• **WHAT YOU ARE ASKED TO DO**
Every line in the data below that includes "УСЛОВИЯХ" belongs in the answer, copied as it stands.

***

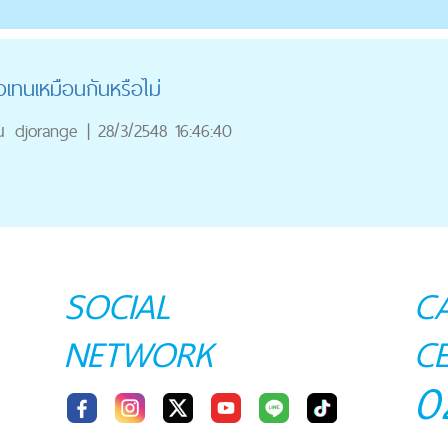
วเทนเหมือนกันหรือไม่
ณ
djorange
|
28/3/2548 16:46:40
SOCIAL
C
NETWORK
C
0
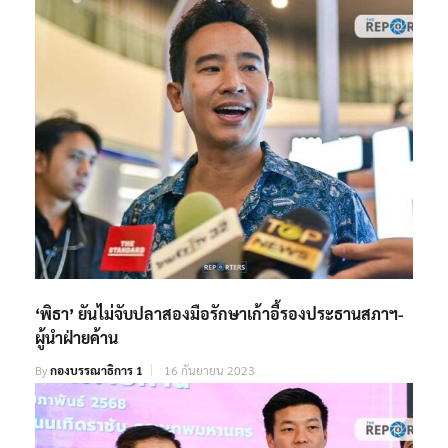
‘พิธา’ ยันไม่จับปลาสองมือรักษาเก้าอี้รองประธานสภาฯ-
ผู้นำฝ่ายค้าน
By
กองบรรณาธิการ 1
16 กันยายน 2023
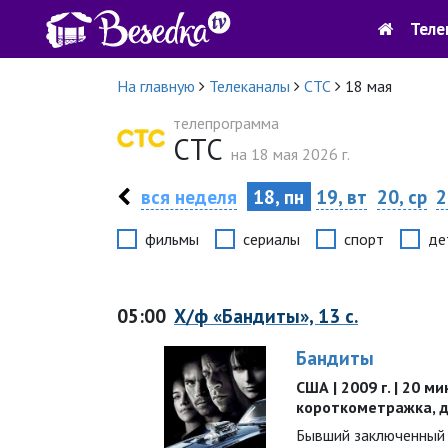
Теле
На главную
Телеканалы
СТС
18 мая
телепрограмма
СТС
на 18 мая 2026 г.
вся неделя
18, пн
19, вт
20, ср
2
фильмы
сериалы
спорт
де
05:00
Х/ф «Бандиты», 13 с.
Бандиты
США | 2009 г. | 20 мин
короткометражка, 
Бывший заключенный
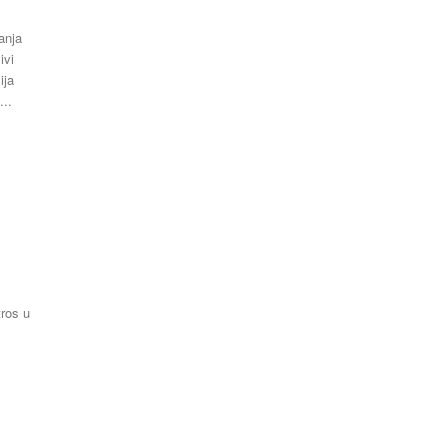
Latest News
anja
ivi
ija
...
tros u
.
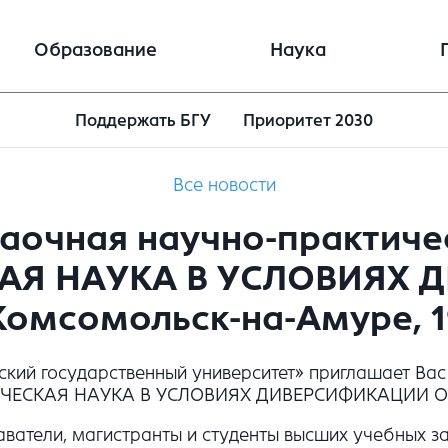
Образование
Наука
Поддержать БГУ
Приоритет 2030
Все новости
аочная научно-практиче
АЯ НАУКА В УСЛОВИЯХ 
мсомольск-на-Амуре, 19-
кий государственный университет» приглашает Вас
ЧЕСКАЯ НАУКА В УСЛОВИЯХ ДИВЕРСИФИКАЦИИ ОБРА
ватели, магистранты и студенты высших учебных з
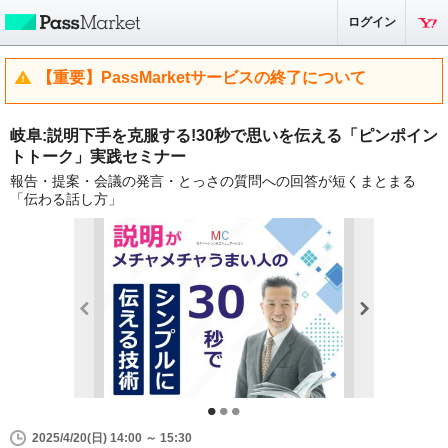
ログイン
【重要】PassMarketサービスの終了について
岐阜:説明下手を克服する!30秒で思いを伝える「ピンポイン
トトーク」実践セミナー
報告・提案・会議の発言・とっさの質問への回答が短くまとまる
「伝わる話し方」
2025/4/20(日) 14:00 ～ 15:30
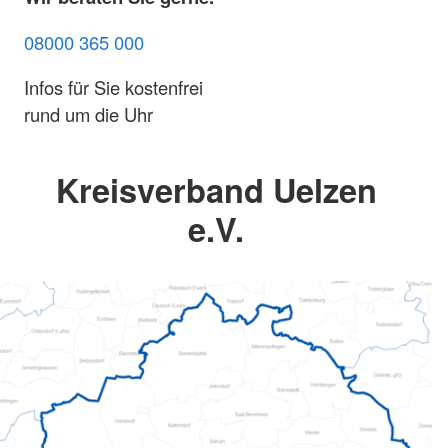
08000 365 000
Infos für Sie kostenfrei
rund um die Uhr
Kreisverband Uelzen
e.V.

***

• **ANSWER SPACE**
АЯ НАУКА В УСЛОВИЯХ 
ЧЕСКАЯ НАУКА В УСЛОВИЯХ ДИВЕРСИФИКАЦИИ ОБРА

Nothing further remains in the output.